EXERCISE INSTRUCTIONS ->
For the entries that appear below, write out the exact text and omit the pictures.

(Dataset excerpts)

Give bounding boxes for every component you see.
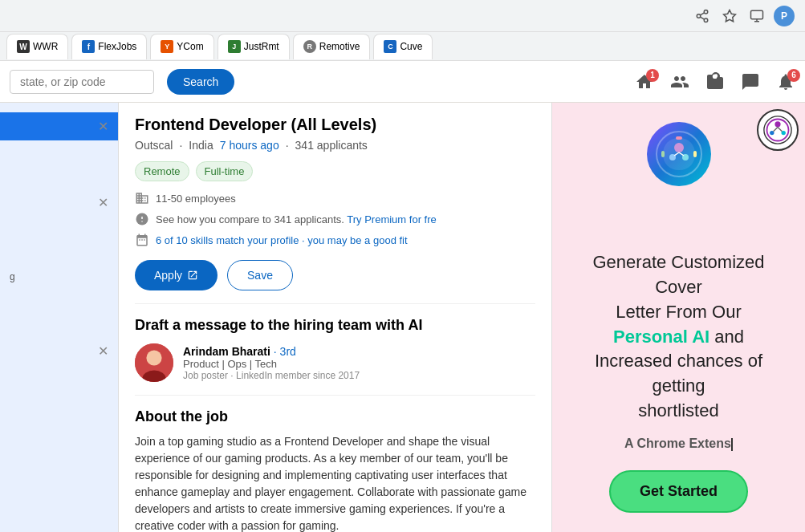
nav-notifications[interactable]: 6 (776, 72, 795, 91)
svg-point-1 (697, 14, 701, 18)
ai-chrome-label: A Chrome Extens (624, 437, 731, 450)
tab-flexjobs-label: FlexJobs (98, 41, 136, 52)
job-location: India (189, 139, 213, 152)
nav-people[interactable] (670, 72, 689, 91)
avatar (135, 343, 173, 382)
ai-logo (647, 122, 711, 186)
ai-logo-container (647, 122, 711, 186)
person-name: Arindam Bharati (183, 345, 270, 358)
svg-line-3 (700, 17, 704, 19)
employees-row: 11-50 employees (135, 191, 535, 205)
remotive-icon: R (303, 40, 316, 53)
wwr-icon: W (17, 40, 30, 53)
close-icon-2[interactable]: ✕ (98, 195, 108, 210)
sidebar-item-2[interactable]: ✕ (0, 189, 118, 217)
sidebar-text-3: g (10, 271, 15, 282)
flexjobs-icon: f (82, 40, 95, 53)
about-title: About the job (135, 408, 535, 425)
tag-fulltime: Full-time (196, 161, 254, 181)
share-button[interactable] (691, 5, 714, 27)
svg-point-0 (704, 10, 708, 14)
cursor (731, 438, 733, 451)
ycom-icon: Y (161, 40, 173, 53)
employees-text: 11-50 employees (156, 193, 236, 205)
draft-section: Draft a message to the hiring team with … (135, 317, 535, 382)
draft-title: Draft a message to the hiring team with … (135, 317, 535, 334)
nav-jobs[interactable] (705, 72, 725, 91)
compare-text: See how you compare to 341 applicants. T… (156, 213, 437, 225)
tab-ycom[interactable]: Y YCom (150, 34, 213, 59)
location-input[interactable] (10, 70, 154, 94)
svg-point-13 (146, 350, 161, 365)
tab-justrmt[interactable]: J JustRmt (218, 34, 290, 59)
sidebar-item-3[interactable]: g (0, 265, 118, 289)
compare-row: See how you compare to 341 applicants. T… (135, 212, 535, 226)
svg-point-11 (141, 221, 143, 222)
main-content: ✕ ✕ g ✕ Frontend Developer (All Levels) … (0, 103, 805, 532)
svg-point-23 (674, 143, 684, 152)
about-text: Join a top gaming studio as a Frontend D… (135, 433, 535, 532)
right-panel: Generate Customized CoverLetter From Our… (552, 103, 805, 532)
cuve-icon: C (384, 40, 396, 53)
svg-rect-6 (751, 10, 763, 19)
close-icon-1[interactable]: ✕ (98, 119, 108, 134)
svg-rect-30 (693, 151, 697, 157)
justrmt-icon: J (228, 40, 241, 53)
apply-button[interactable]: Apply (135, 260, 218, 290)
search-button[interactable]: Search (167, 69, 234, 95)
job-meta: Outscal · India 7 hours ago · 341 applic… (135, 139, 535, 152)
person-linkedin: Job poster · LinkedIn member since 2017 (183, 370, 360, 381)
svg-rect-28 (676, 136, 682, 140)
star-button[interactable] (718, 5, 741, 27)
svg-point-15 (764, 116, 791, 144)
svg-point-17 (775, 121, 780, 127)
close-icon-4[interactable]: ✕ (98, 343, 108, 359)
tab-bar: W WWR f FlexJobs Y YCom J JustRmt R Remo… (0, 32, 805, 61)
sidebar-item-4[interactable]: ✕ (0, 337, 118, 365)
building-icon (135, 191, 149, 205)
job-title: Frontend Developer (All Levels) (135, 116, 535, 134)
nav-home[interactable]: 1 (635, 72, 654, 91)
ai-content: Generate Customized CoverLetter From Our… (576, 202, 781, 513)
svg-marker-5 (724, 10, 736, 21)
tag-remote: Remote (135, 161, 189, 181)
save-button[interactable]: Save (227, 260, 293, 290)
external-link-icon (187, 270, 198, 281)
svg-point-2 (704, 18, 708, 22)
ai-highlight: Personal AI (613, 327, 709, 347)
extension-logo (763, 116, 792, 144)
ai-overlay: Generate Customized CoverLetter From Our… (552, 103, 805, 532)
left-sidebar: ✕ ✕ g ✕ (0, 103, 119, 532)
job-company: Outscal (135, 139, 173, 152)
job-time-ago: 7 hours ago (220, 139, 279, 152)
divider-1 (135, 303, 535, 304)
profile-button[interactable]: P (773, 5, 795, 27)
tab-cuve[interactable]: C Cuve (373, 34, 433, 59)
tab-flexjobs[interactable]: f FlexJobs (71, 34, 147, 59)
browser-actions: P (691, 5, 795, 27)
job-applicants: 341 applicants (295, 139, 368, 152)
about-job: About the job Join a top gaming studio a… (135, 408, 535, 532)
divider-2 (135, 395, 535, 396)
action-buttons: Apply Save (135, 260, 535, 290)
ai-chrome-text: A Chrome Extens (576, 437, 781, 451)
sidebar-item-1[interactable]: ✕ (0, 112, 118, 140)
tab-wwr-label: WWR (33, 41, 58, 52)
home-badge: 1 (646, 69, 659, 82)
person-title: Product | Ops | Tech (183, 358, 360, 370)
extension-icon[interactable] (757, 109, 799, 151)
premium-link[interactable]: Try Premium for fre (347, 213, 436, 225)
job-area: Frontend Developer (All Levels) Outscal … (119, 103, 552, 532)
ai-heading: Generate Customized CoverLetter From Our… (576, 250, 781, 424)
person-name-row: Arindam Bharati · 3rd (183, 345, 360, 358)
nav-messages[interactable] (741, 72, 760, 91)
notifications-badge: 6 (787, 69, 800, 82)
ai-logo-svg (655, 130, 703, 178)
get-started-button[interactable]: Get Started (609, 470, 748, 513)
person-row: Arindam Bharati · 3rd Product | Ops | Te… (135, 343, 535, 382)
tab-wwr[interactable]: W WWR (6, 34, 68, 59)
tab-justrmt-label: JustRmt (244, 41, 279, 52)
tab-remotive[interactable]: R Remotive (293, 34, 371, 59)
more-button[interactable] (746, 5, 768, 27)
tab-ycom-label: YCom (177, 41, 203, 52)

EXPECTED ANSWER ->
Give bounding boxes for every component you see.
nav-notifications[interactable]: 6 (776, 72, 795, 91)
svg-point-1 (697, 14, 701, 18)
ai-chrome-label: A Chrome Extens (624, 437, 731, 450)
tab-flexjobs-label: FlexJobs (98, 41, 136, 52)
job-location: India (189, 139, 213, 152)
nav-people[interactable] (670, 72, 689, 91)
avatar (135, 343, 173, 382)
ai-logo (647, 122, 711, 186)
ai-logo-container (647, 122, 711, 186)
person-name: Arindam Bharati (183, 345, 270, 358)
svg-line-3 (700, 17, 704, 19)
employees-row: 11-50 employees (135, 191, 535, 205)
remotive-icon: R (303, 40, 316, 53)
wwr-icon: W (17, 40, 30, 53)
close-icon-2[interactable]: ✕ (98, 195, 108, 210)
sidebar-item-2[interactable]: ✕ (0, 189, 118, 217)
sidebar-text-3: g (10, 271, 15, 282)
flexjobs-icon: f (82, 40, 95, 53)
about-title: About the job (135, 408, 535, 425)
tag-fulltime: Full-time (196, 161, 254, 181)
share-button[interactable] (691, 5, 714, 27)
svg-point-0 (704, 10, 708, 14)
cursor (731, 438, 733, 451)
ycom-icon: Y (161, 40, 173, 53)
employees-text: 11-50 employees (156, 193, 236, 205)
draft-section: Draft a message to the hiring team with … (135, 317, 535, 382)
draft-title: Draft a message to the hiring team with … (135, 317, 535, 334)
nav-jobs[interactable] (705, 72, 725, 91)
compare-text: See how you compare to 341 applicants. T… (156, 213, 437, 225)
tab-ycom[interactable]: Y YCom (150, 34, 213, 59)
location-input[interactable] (10, 70, 154, 94)
svg-point-13 (146, 350, 161, 365)
tab-justrmt[interactable]: J JustRmt (218, 34, 290, 59)
sidebar-item-3[interactable]: g (0, 265, 118, 289)
compare-row: See how you compare to 341 applicants. T… (135, 212, 535, 226)
svg-point-11 (141, 221, 143, 222)
main-content: ✕ ✕ g ✕ Frontend Developer (All Levels) … (0, 103, 805, 532)
svg-point-23 (674, 143, 684, 152)
about-text: Join a top gaming studio as a Frontend D… (135, 433, 535, 532)
right-panel: Generate Customized CoverLetter From Our… (552, 103, 805, 532)
cuve-icon: C (384, 40, 396, 53)
svg-rect-6 (751, 10, 763, 19)
close-icon-1[interactable]: ✕ (98, 119, 108, 134)
svg-rect-30 (693, 151, 697, 157)
justrmt-icon: J (228, 40, 241, 53)
apply-button[interactable]: Apply (135, 260, 218, 290)
search-button[interactable]: Search (167, 69, 234, 95)
job-meta: Outscal · India 7 hours ago · 341 applic… (135, 139, 535, 152)
person-linkedin: Job poster · LinkedIn member since 2017 (183, 370, 360, 381)
svg-rect-28 (676, 136, 682, 140)
star-button[interactable] (718, 5, 741, 27)
svg-point-15 (764, 116, 791, 144)
svg-point-17 (775, 121, 780, 127)
close-icon-4[interactable]: ✕ (98, 343, 108, 359)
tab-bar: W WWR f FlexJobs Y YCom J JustRmt R Remo… (0, 32, 805, 61)
sidebar-item-4[interactable]: ✕ (0, 337, 118, 365)
building-icon (135, 191, 149, 205)
job-title: Frontend Developer (All Levels) (135, 116, 535, 134)
nav-home[interactable]: 1 (635, 72, 654, 91)
ai-content: Generate Customized CoverLetter From Our… (576, 202, 781, 513)
svg-marker-5 (724, 10, 736, 21)
tag-remote: Remote (135, 161, 189, 181)
save-button[interactable]: Save (227, 260, 293, 290)
external-link-icon (187, 270, 198, 281)
svg-point-2 (704, 18, 708, 22)
ai-highlight: Personal AI (613, 327, 709, 347)
extension-logo (763, 116, 792, 144)
ai-overlay: Generate Customized CoverLetter From Our… (552, 103, 805, 532)
left-sidebar: ✕ ✕ g ✕ (0, 103, 119, 532)
job-company: Outscal (135, 139, 173, 152)
job-time-ago: 7 hours ago (220, 139, 279, 152)
divider-1 (135, 303, 535, 304)
profile-button[interactable]: P (773, 5, 795, 27)
tab-cuve[interactable]: C Cuve (373, 34, 433, 59)
tab-flexjobs[interactable]: f FlexJobs (71, 34, 147, 59)
browser-actions: P (691, 5, 795, 27)
job-applicants: 341 applicants (295, 139, 368, 152)
about-job: About the job Join a top gaming studio a… (135, 408, 535, 532)
divider-2 (135, 395, 535, 396)
action-buttons: Apply Save (135, 260, 535, 290)
ai-chrome-text: A Chrome Extens (576, 437, 781, 451)
sidebar-item-1[interactable]: ✕ (0, 112, 118, 140)
tab-wwr-label: WWR (33, 41, 58, 52)
home-badge: 1 (646, 69, 659, 82)
person-title: Product | Ops | Tech (183, 358, 360, 370)
extension-icon[interactable] (757, 109, 799, 151)
premium-link[interactable]: Try Premium for fre (347, 213, 436, 225)
job-area: Frontend Developer (All Levels) Outscal … (119, 103, 552, 532)
ai-heading: Generate Customized CoverLetter From Our… (576, 250, 781, 424)
person-name-row: Arindam Bharati · 3rd (183, 345, 360, 358)
nav-messages[interactable] (741, 72, 760, 91)
notifications-badge: 6 (787, 69, 800, 82)
ai-logo-svg (655, 130, 703, 178)
get-started-button[interactable]: Get Started (609, 470, 748, 513)
person-row: Arindam Bharati · 3rd Product | Ops | Te… (135, 343, 535, 382)
tab-wwr[interactable]: W WWR (6, 34, 68, 59)
tab-justrmt-label: JustRmt (244, 41, 279, 52)
tab-remotive[interactable]: R Remotive (293, 34, 371, 59)
more-button[interactable] (746, 5, 768, 27)
tab-ycom-label: YCom (177, 41, 203, 52)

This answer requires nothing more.